RECORDED DATA Block Start
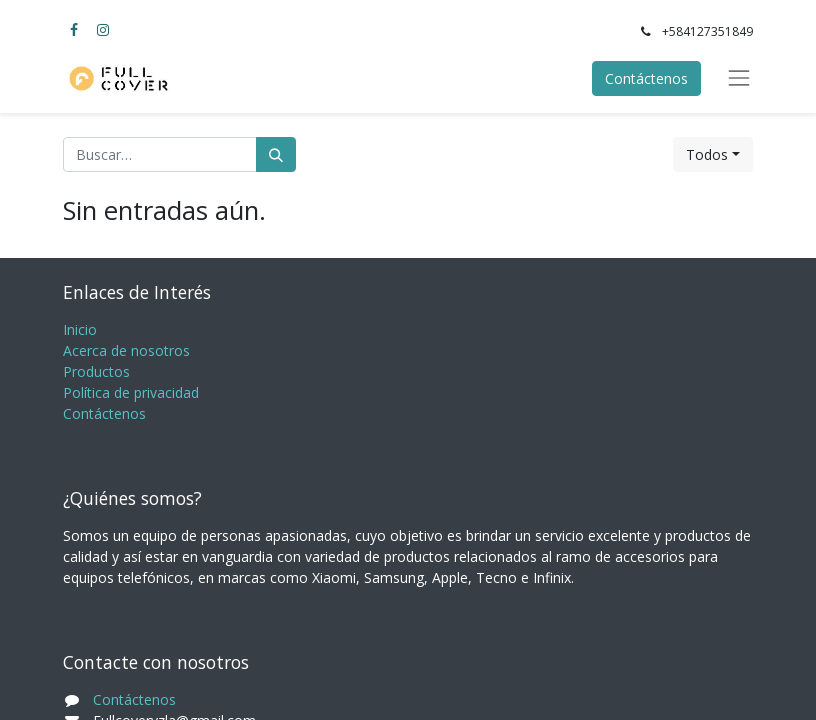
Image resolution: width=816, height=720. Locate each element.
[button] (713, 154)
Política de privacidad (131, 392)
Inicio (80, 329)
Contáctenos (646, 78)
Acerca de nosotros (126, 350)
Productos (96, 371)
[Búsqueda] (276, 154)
RECORDED DATA Block End
**TASK ITEM:**
A faithful copy of the data above is wanted, with every image left out.

**TASK RESULT:**
Image resolution: width=816, height=720. Locate each element.
[button] (713, 154)
Política de privacidad (131, 392)
Inicio (80, 329)
Contáctenos (646, 78)
Acerca de nosotros (126, 350)
Productos (96, 371)
[Búsqueda] (276, 154)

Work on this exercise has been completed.